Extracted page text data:
**********

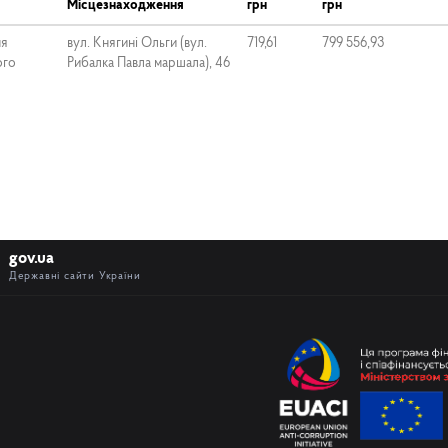
Місцезнаходження
грн
грн
ня
вул. Княгині Ольги (вул.
719,61
799 556,93
ого
Рибалка Павла маршала), 46
gov.ua
Державні сайти України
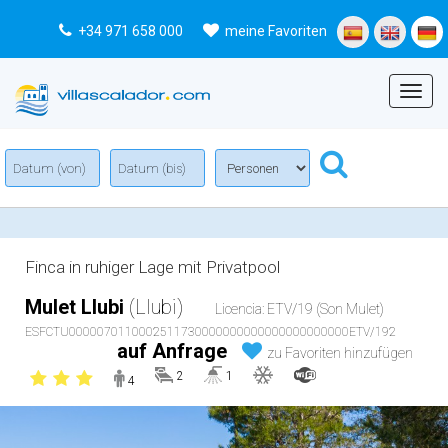
+34 971 658 000
meine Favoriten
Menu
Finca in ruhiger Lage mit Privatpool
Mulet Llubi
(Llubi)
Licencia: ETV/19 (Son Mulet)
ESFCTU0000070110002511730000000000000000000000ETV/192
auf Anfrage
zu Favoriten hinzufügen
2
1
4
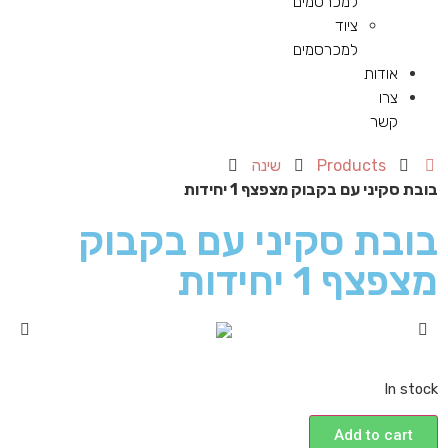
למכרסמים
ציוד
למכרסמים
אודות
צרו
קשר
Products
שינה
בובת סקיני עם בקבוק מצפצף 1 יחידות
בובת סקיני עם בקבוק
מצפצף 1 יחידות
In stock
Add to cart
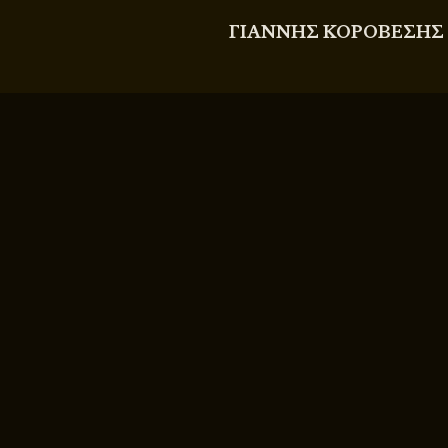
ΓΙΑΝΝΗΣ ΚΟΡΟΒΕΣΗΣ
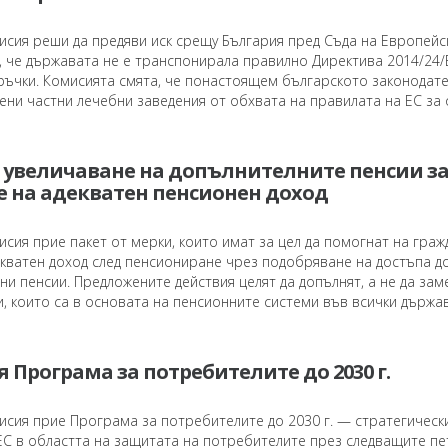
исия реши да предяви иск срещу България пред Съда на Европейс
, че държавата не е транспонирала правилно Директива 2014/24/
ъчки. Комисията смята, че понастоящем българското законодат
ни частни лечебни заведения от обхвата на правилата на ЕС за о
 увеличаване на допълнителните пенсии з
е на адекватен пенсионен доход
сия прие пакет от мерки, които имат за цел да помогнат на граж
екватен доход след пенсиониране чрез подобряване на достъпа до
и пенсии. Предложените действия целят да допълнят, а не да зам
, които са в основата на пенсионните системи във всички държа
я Програма за потребителите до 2030 г.
исия прие Програма за потребителите до 2030 г. — стратегическ
 ЕС в областта на защитата на потребителите през следващите пе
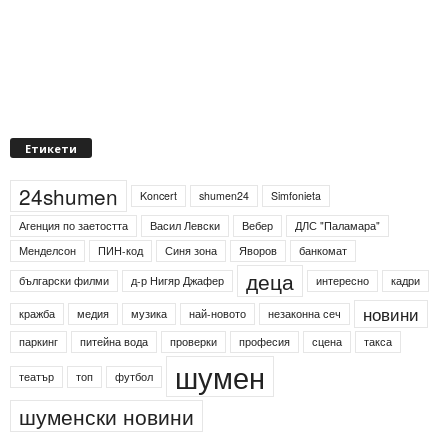
Етикети
24shumen
Koncert
shumen24
Simfonieta
Агенция по заетостта
Васил Левски
Вебер
ДЛС "Паламара"
Менделсон
ПИН-код
Синя зона
Яворов
банкомат
деца
български филми
д-р Нигяр Джафер
интересно
кадри
новини
кражба
медия
музика
най-новото
незаконна сеч
паркинг
питейна вода
проверки
професия
сцена
такса
шумен
театър
топ
футбол
шуменски новини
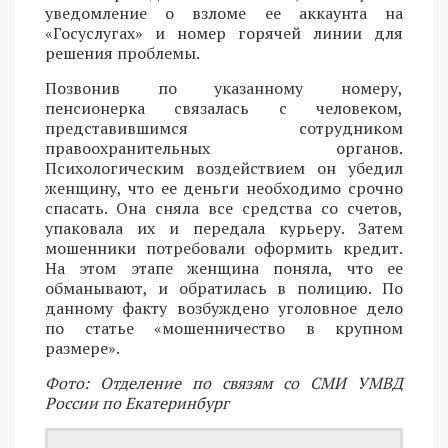
уведомление о взломе ее аккаунта на
«Госуслугах» и номер горячей линии для
решения проблемы.
Позвонив по указанному номеру,
пенсионерка связалась с человеком,
представившимся сотрудником
правоохранительных органов.
Психологическим воздействием он убедил
женщину, что ее деньги необходимо срочно
спасать. Она сняла все средства со счетов,
упаковала их и передала курьеру. Затем
мошенники потребовали оформить кредит.
На этом этапе женщина поняла, что ее
обманывают, и обратилась в полицию. По
данному факту возбуждено уголовное дело
по статье «мошенничество в крупном
размере».
Фото: Отделение по связям со СМИ УМВД
России по Екатеринбург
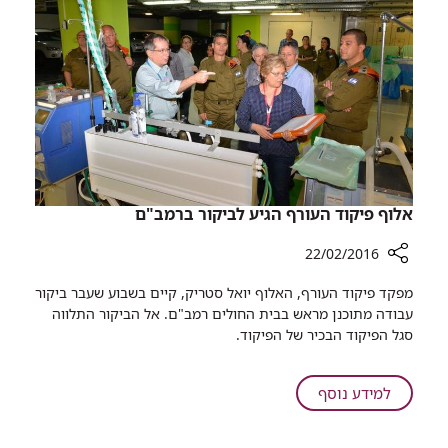
מקדם
מחקר
ישראלי
אלוף פיקוד העורף הגיע לביקור ברמב"ם
22/02/2016
רכיב
מפקד פיקוד העורף, האלוף יואל סטריק, קיים בשבוע שעבר ביקור
שיתוף
עבודה מתוכנן מראש בבית החולים רמב"ם. אל הביקור התלווה
אלוף
סגל הפיקוד הבכיר של הפיקוד. ​
פיקוד
העורף
הגיע
על
למידע נוסף
לביקור
אלוף
ברמב"ם
פיקוד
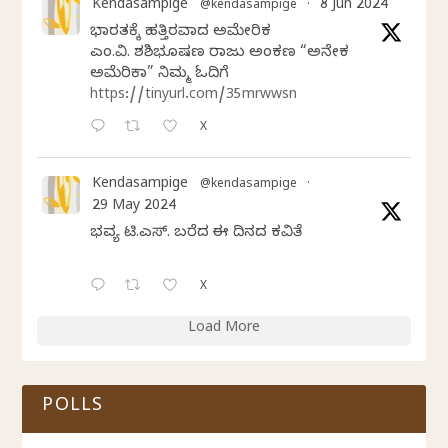
Kendasampige
8 Jun 2024
@kendasampige
·
ಭಾರತಕ್ಕೆ ಹತ್ತಿರವಾದ ಅಮೇರಿಕ
ಎಂ.ವಿ. ಶಶಿಭೂಷಣ ರಾಜು ಅಂಕಣ “ಅನೇಕ
ಅಮೆರಿಕಾ” ನಿಮ್ಮ ಓದಿಗೆ
https://tinyurl.com/35mrwwsn
X
Kendasampige
@kendasampige
·
29 May 2024
ಭವ್ಯ ಟಿ.ಎಸ್. ಬರೆದ ಈ ದಿನದ ಕವಿತೆ
X
Load More
POLLS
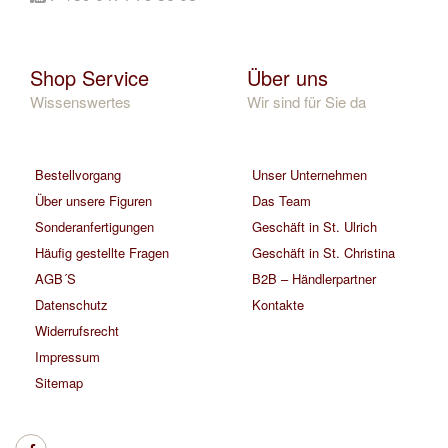
Shop Service
Über uns
Wissenswertes
Wir sind für Sie da
Bestellvorgang
Unser Unternehmen
Über unsere Figuren
Das Team
Sonderanfertigungen
Geschäft in St. Ulrich
Häufig gestellte Fragen
Geschäft in St. Christina
AGB´S
B2B – Händlerpartner
Datenschutz
Kontakte
Widerrufsrecht
Impressum
Sitemap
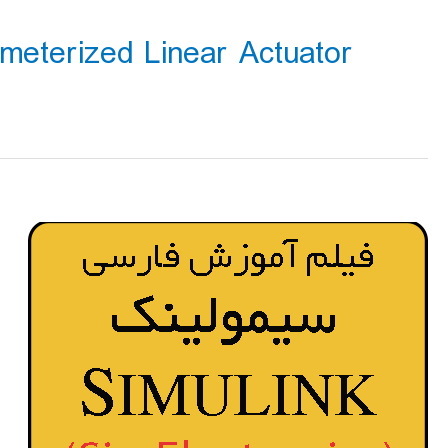
eterized Linear Actuator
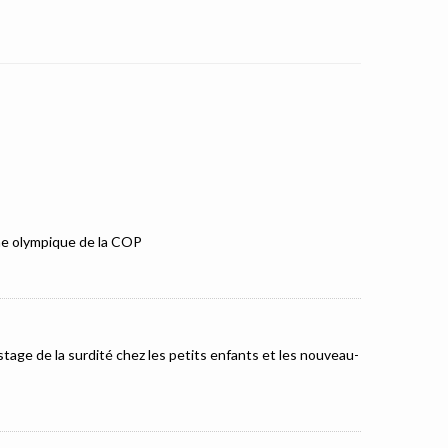
mme olympique de la COP
tage de la surdité chez les petits enfants et les nouveau-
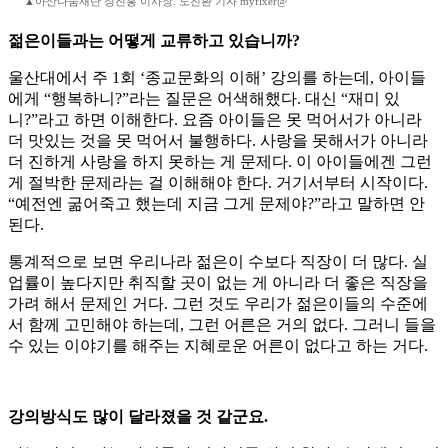
▲아산나눔재단 정진홍 이사장. 노진환 기자 myfixer@
젊은이들과는 어떻게 교류하고 있습니까?
울산대에서 주 1회 ‘종교문화의 이해’ 강의를 하는데, 아이들
에게 “행복하니?”라는 질문은 어색해했다. 대신 “재미 있
니?”라고 하면 이해한다. 요즘 아이들은 못 먹어서가 아니라
더 맛있는 것을 못 먹어서 불행하다. 사랑을 못해서가 아니라
더 진하게 사랑을 하지 못하는 게 문제다. 이 아이들에겐 그런
게 절박한 문제라는 걸 이해해야 한다. 거기서부터 시작이다.
“예전엔 굶어죽고 했는데 지금 그게 문제야?”라고 말하면 안
된다.
통계적으로 보면 우리나라 젊은이 수보다 직장이 더 많다. 실
업률이 높다지만 취직할 곳이 없는 게 아니라 더 좋은 직장을
가려 해서 문제인 거다. 그런 것도 우리가 젊은이들의 수준에
서 함께 고민해야 하는데, 그런 어른은 거의 없다. 그러니 들을
수 있는 이야기를 해주는 지혜로운 어른이 없다고 하는 거다.
강의방식도 많이 달라졌을 것 같군요.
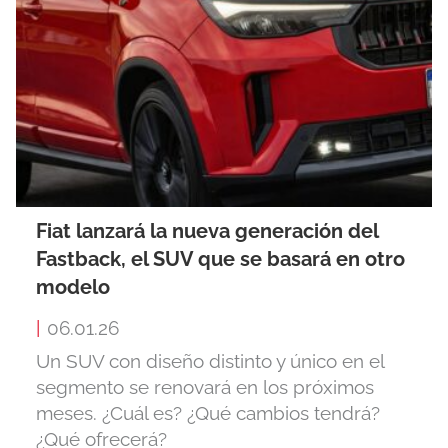
Fiat lanzará la nueva generación del
Fastback, el SUV que se basará en otro
modelo
|
06.01.26
Un SUV con diseño distinto y único en el
segmento se renovará en los próximos
meses. ¿Cuál es? ¿Qué cambios tendrá?
¿Qué ofrecerá?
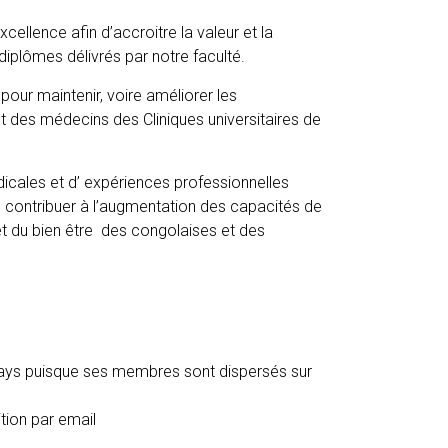
cellence afin d’accroitre la valeur et la
 diplômes délivrés par notre faculté.
pour maintenir, voire améliorer les
et des médecins des Cliniques universitaires de
cales et d’ expériences professionnelles
e contribuer à l’augmentation des capacités de
et du bien être des congolaises et des
ays puisque ses membres sont dispersés sur
tion par email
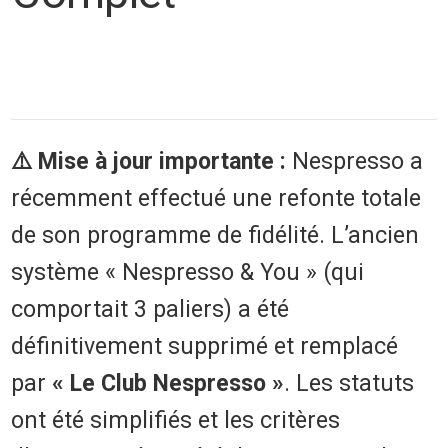
⚠️ Mise à jour importante :
Nespresso a
récemment effectué une refonte totale
de son programme de fidélité. L’ancien
système « Nespresso & You » (qui
comportait 3 paliers) a été
définitivement supprimé et remplacé
par
« Le Club Nespresso »
. Les statuts
ont été simplifiés et les critères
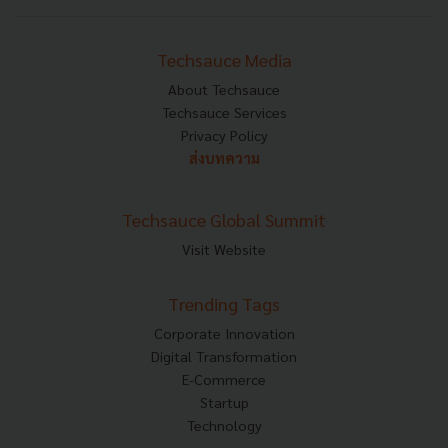
Techsauce Media
About Techsauce
Techsauce Services
Privacy Policy
ส่งบทความ
Techsauce Global Summit
Visit Website
Trending Tags
Corporate Innovation
Digital Transformation
E-Commerce
Startup
Technology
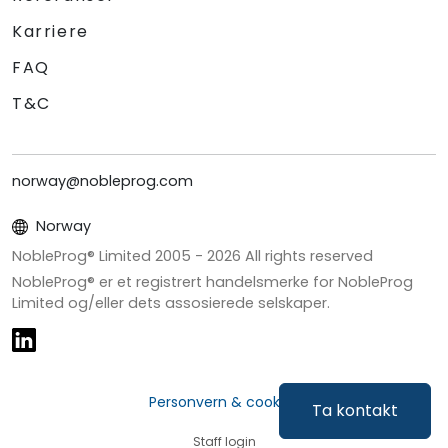
Karriere
FAQ
T&C
norway@nobleprog.com
Norway
NobleProg® Limited 2005 -
2026
All rights reserved
NobleProg® er et registrert handelsmerke for NobleProg
Limited og/eller dets assosierede selskaper.
Personvern & cookies
Ta kontakt
Staff login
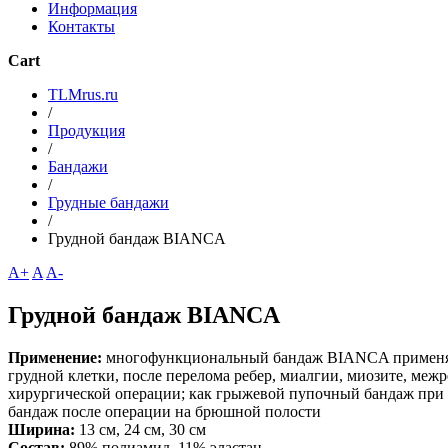
Информация
Контакты
Cart
TLMrus.ru
/
Продукция
/
Бандажи
/
Грудные бандажи
/
Грудной бандаж BIANCA
A+
A
A-
Грудной бандаж BIANCA
Применение:
многофункциональный бандаж BIANCA применяет
грудной клетки, после перелома ребер, миалгии, миозите, меж
хирургической операции; как грыжевой пупочный бандаж при
бандаж после операции на брюшной полости
Ширина:
13 см, 24 см, 30 см
Состав:
89% полиамид, 11% эластан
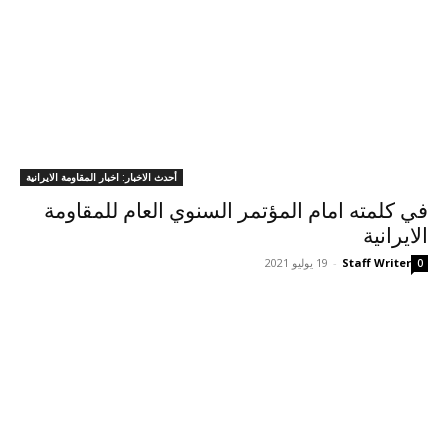
أحدث الاخبار: اخبار المقاومة الايرانية
في كلمته امام المؤتمر السنوي العام للمقاومة
الايرانية
Staff Writer
-
19 يوليو 2021
0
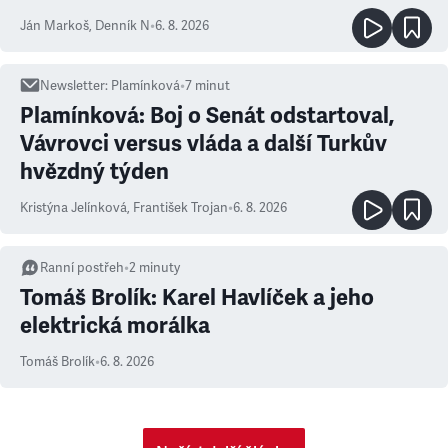
Ján Markoš
,
Denník N
•
6. 8. 2026
Newsletter
:
Plamínková
•
7
minut
Plamínková: Boj o Senát odstartoval,
Vávrovci versus vláda a další Turkův
hvězdný týden
Kristýna Jelínková
,
František Trojan
•
6. 8. 2026
Ranní postřeh
•
2
minuty
Tomáš Brolík: Karel Havlíček a jeho
elektrická morálka
Tomáš Brolík
•
6. 8. 2026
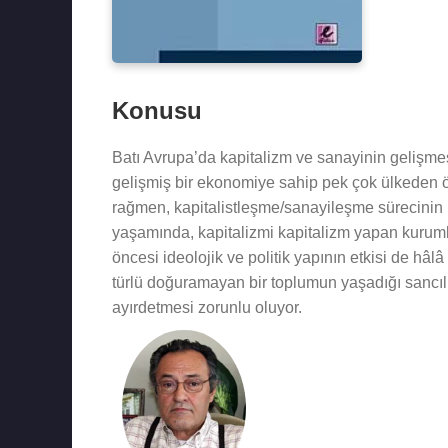
Konusu
Batı Avrupa’da kapitalizm ve sanayinin gelişmes
gelişmiş bir ekonomiye sahip pek çok ülkeden ö
rağmen, kapitalistleşme/sanayileşme sürecinin b
yaşamında, kapitalizmi kapitalizm yapan kurumla
öncesi ideolojik ve politik yapının etkisi de hâlâ
türlü doğuramayan bir toplumun yaşadığı sancıl
ayırdetmesi zorunlu oluyor.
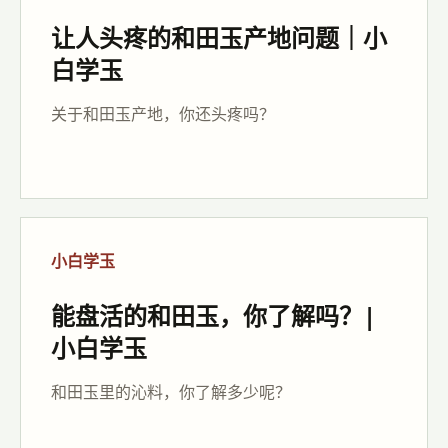
让人头疼的和田玉产地问题｜小
白学玉
关于和田玉产地，你还头疼吗？
小白学玉
能盘活的和田玉，你了解吗？|
小白学玉
和田玉里的沁料，你了解多少呢？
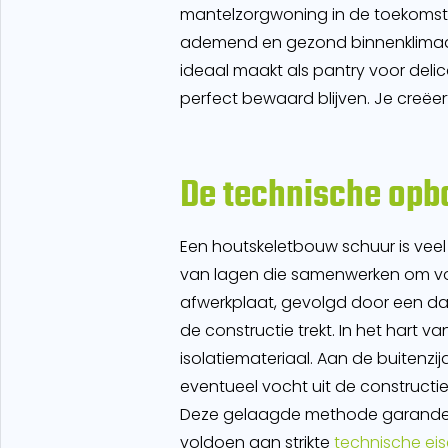
mantelzorgwoning in de toekomst t
ademend en gezond binnenklimaat. 
ideaal maakt als pantry voor deli
perfect bewaard blijven. Je creëert
De technische opb
Een houtskeletbouw schuur is vee
van lagen die samenwerken om vo
afwerkplaat, gevolgd door een dam
de constructie trekt. In het hart 
isolatiemateriaal. Aan de buitenzi
eventueel vocht uit de constructie
Deze gelaagde methode garandeert
voldoen aan strikte
technische ei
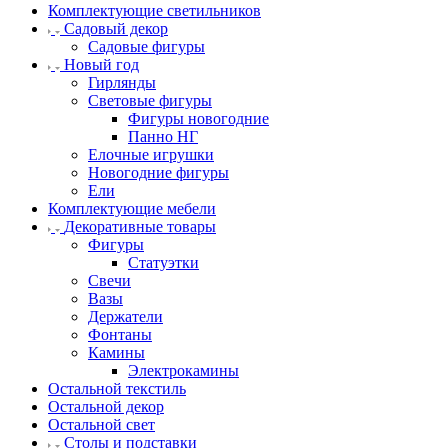
Комплектующие светильников
Садовый декор
Садовые фигуры
Новый год
Гирлянды
Световые фигуры
Фигуры новогодние
Панно НГ
Елочные игрушки
Новогодние фигуры
Ели
Комплектующие мебели
Декоративные товары
Фигуры
Статуэтки
Свечи
Вазы
Держатели
Фонтаны
Камины
Электрокамины
Остальной текстиль
Остальной декор
Остальной свет
Столы и подставки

**********

◆ **TRY IT**: For this task, give again exactly the lines from the line with "isolatiemateriaal. Aan de buitenzi" through the end of the entries, including both ends, and omit the pictures.

◆ **TASK OUTPUT**:
isolatiemateriaal. Aan de buitenzi
eventueel vocht uit de constructie
Deze gelaagde methode garandeert
voldoen aan strikte
technische ei
Комплектующие светильников
Садовый декор
Садовые фигуры
Новый год
Гирлянды
Световые фигуры
Фигуры новогодние
Панно НГ
Елочные игрушки
Новогодние фигуры
Ели
Комплектующие мебели
Декоративные товары
Фигуры
Статуэтки
Свечи
Вазы
Держатели
Фонтаны
Камины
Электрокамины
Остальной текстиль
Остальной декор
Остальной свет
Столы и подставки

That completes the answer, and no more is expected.